## DATA TO USE
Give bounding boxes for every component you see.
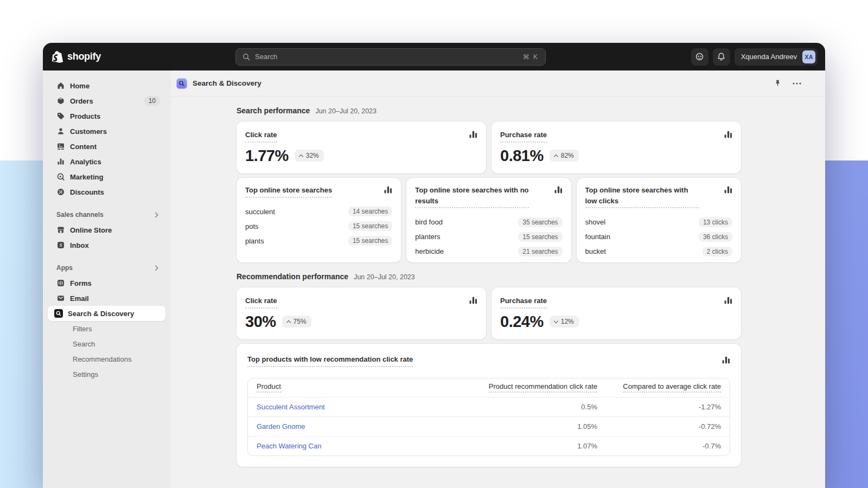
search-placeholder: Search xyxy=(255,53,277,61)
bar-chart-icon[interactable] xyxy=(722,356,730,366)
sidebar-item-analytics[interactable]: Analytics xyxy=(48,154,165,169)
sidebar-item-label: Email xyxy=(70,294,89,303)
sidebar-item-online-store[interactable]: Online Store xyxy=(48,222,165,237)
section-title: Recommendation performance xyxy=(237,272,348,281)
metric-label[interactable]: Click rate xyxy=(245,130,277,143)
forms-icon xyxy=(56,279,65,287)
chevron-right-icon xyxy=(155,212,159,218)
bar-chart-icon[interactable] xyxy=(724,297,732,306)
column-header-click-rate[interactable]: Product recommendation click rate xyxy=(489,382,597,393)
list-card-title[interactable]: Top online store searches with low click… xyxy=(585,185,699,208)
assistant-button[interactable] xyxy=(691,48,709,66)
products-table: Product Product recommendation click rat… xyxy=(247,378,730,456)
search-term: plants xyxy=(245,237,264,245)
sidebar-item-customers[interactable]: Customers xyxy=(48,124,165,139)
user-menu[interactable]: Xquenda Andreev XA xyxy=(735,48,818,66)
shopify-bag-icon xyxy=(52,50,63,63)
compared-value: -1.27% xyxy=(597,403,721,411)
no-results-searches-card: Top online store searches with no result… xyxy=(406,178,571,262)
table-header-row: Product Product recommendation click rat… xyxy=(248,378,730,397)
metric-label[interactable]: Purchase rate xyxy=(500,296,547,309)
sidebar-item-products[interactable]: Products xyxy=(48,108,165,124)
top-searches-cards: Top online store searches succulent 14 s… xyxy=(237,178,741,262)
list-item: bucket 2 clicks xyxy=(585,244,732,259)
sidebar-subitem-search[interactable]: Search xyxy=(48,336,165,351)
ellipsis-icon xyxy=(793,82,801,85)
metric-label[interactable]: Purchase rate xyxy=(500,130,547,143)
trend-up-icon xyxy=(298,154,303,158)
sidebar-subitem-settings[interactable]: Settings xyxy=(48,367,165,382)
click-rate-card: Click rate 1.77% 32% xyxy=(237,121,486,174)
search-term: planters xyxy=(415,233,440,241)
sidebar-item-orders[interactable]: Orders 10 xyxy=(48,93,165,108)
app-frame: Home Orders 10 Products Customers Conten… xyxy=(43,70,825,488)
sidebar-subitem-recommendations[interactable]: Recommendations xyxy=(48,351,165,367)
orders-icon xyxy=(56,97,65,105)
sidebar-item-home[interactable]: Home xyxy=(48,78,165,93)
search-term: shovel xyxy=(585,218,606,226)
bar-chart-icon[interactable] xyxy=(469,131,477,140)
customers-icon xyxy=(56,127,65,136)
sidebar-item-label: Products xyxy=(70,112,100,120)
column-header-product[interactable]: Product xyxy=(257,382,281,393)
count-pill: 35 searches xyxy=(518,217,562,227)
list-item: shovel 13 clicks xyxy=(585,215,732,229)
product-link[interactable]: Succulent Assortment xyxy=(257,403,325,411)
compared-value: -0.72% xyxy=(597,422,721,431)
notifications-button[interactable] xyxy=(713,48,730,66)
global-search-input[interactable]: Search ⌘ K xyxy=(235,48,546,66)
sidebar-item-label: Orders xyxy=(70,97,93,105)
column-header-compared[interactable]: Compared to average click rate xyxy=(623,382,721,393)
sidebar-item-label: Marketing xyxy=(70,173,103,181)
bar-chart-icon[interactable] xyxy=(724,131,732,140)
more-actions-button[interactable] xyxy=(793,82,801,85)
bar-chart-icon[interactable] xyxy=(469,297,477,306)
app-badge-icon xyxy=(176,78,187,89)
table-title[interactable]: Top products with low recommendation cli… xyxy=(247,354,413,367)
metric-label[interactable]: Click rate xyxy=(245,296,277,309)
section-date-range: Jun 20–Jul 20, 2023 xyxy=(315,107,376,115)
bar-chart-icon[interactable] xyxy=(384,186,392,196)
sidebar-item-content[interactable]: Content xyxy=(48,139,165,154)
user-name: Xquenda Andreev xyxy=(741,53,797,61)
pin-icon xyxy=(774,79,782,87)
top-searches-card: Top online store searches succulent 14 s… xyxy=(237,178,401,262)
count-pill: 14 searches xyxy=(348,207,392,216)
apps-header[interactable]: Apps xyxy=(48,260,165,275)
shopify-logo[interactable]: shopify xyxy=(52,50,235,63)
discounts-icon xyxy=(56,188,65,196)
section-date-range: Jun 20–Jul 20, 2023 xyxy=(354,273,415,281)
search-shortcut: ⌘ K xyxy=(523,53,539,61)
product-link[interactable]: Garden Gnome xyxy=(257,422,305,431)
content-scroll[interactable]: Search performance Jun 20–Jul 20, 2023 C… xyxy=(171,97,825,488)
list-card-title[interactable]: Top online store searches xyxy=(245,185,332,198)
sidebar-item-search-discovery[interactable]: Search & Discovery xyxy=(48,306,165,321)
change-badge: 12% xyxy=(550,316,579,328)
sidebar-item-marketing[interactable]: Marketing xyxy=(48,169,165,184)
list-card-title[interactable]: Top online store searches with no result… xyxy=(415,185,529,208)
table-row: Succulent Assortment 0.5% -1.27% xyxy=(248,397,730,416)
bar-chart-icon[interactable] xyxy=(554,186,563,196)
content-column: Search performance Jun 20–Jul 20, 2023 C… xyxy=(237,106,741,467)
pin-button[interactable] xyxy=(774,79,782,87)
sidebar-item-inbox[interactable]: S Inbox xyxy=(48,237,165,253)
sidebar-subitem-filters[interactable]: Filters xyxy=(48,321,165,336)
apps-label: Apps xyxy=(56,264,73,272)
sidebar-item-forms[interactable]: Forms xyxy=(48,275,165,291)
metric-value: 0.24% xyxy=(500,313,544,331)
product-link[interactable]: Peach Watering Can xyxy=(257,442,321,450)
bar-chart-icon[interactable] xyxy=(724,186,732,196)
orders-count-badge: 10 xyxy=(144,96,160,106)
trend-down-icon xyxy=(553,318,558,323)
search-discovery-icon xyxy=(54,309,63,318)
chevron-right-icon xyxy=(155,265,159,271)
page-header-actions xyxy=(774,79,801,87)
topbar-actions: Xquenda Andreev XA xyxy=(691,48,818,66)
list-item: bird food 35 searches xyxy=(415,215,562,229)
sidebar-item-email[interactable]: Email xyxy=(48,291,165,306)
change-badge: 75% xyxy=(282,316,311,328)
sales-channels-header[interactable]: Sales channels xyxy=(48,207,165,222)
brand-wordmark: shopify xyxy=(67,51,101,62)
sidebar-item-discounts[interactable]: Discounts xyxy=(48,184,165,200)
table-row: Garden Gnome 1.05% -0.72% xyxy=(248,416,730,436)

## WORK TASK
For this exercise, work out how many lines in the material include "Apps", and give only the number.

## EXPECTED ANSWER
2